> In order for me to get the RegEx for a complex line readable and able to test, I define every variable explicitly.
Readable reg-exp? I don't understand what you mean... ;)
> Ability to define variables that are not processed / stored
Nope, it's not supported. The reg-exp for every variable, e.g. $ipAddress or
$additionalItem_postalCode, will be enclosed by parentheses and then substituted
into the "parser.lineRegExp" expression. This means every variable will be a
group which will tokenize the input row.
I would suggest that you use comments plus non-capturing groups ("(?:X)" see [1])
to solve the problem.
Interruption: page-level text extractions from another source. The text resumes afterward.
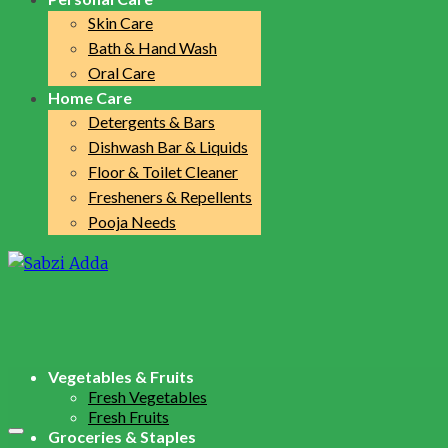
Skin Care
Bath & Hand Wash
Oral Care
Home Care
Detergents & Bars
Dishwash Bar & Liquids
Floor & Toilet Cleaner
Fresheners & Repellents
Pooja Needs
Vegetables & Fruits
Fresh Vegetables
Fresh Fruits
Groceries & Staples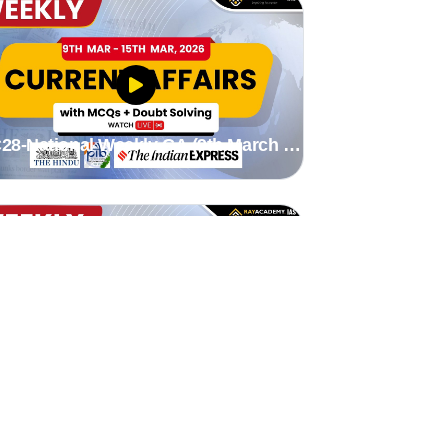
28-National Weekly CA (9th March to
5th March 2026) by stutee madam
26-National Weekly CA (16th Feb to
st March 2026) by stutee mam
This technique is used in "shadowserver-spam-url"-config [2]:
# Skips the following fields: "region","city","subject","src_region","src_city","sender"
parser.lineRegExp=^"$logTimestamp",$url,$hostname,$ipAddress,$asn,$countryCode,(?:".*?"|""|),(?:".*?"|""|),(?:".*?"|""|),$ipAddress2,$asn2,$countryCode2,(?:".*?"|""|),(?:".*?"|""|),(?:".*?"|""|)
[1]
http://docs.oracle.com/javase/7/docs/api/java/util/regex/Pattern.html
[2]
https://github.com/cert-se/megatron-java/blob/master/conf/job-type/shadowserver-spam-url.properties
/Tor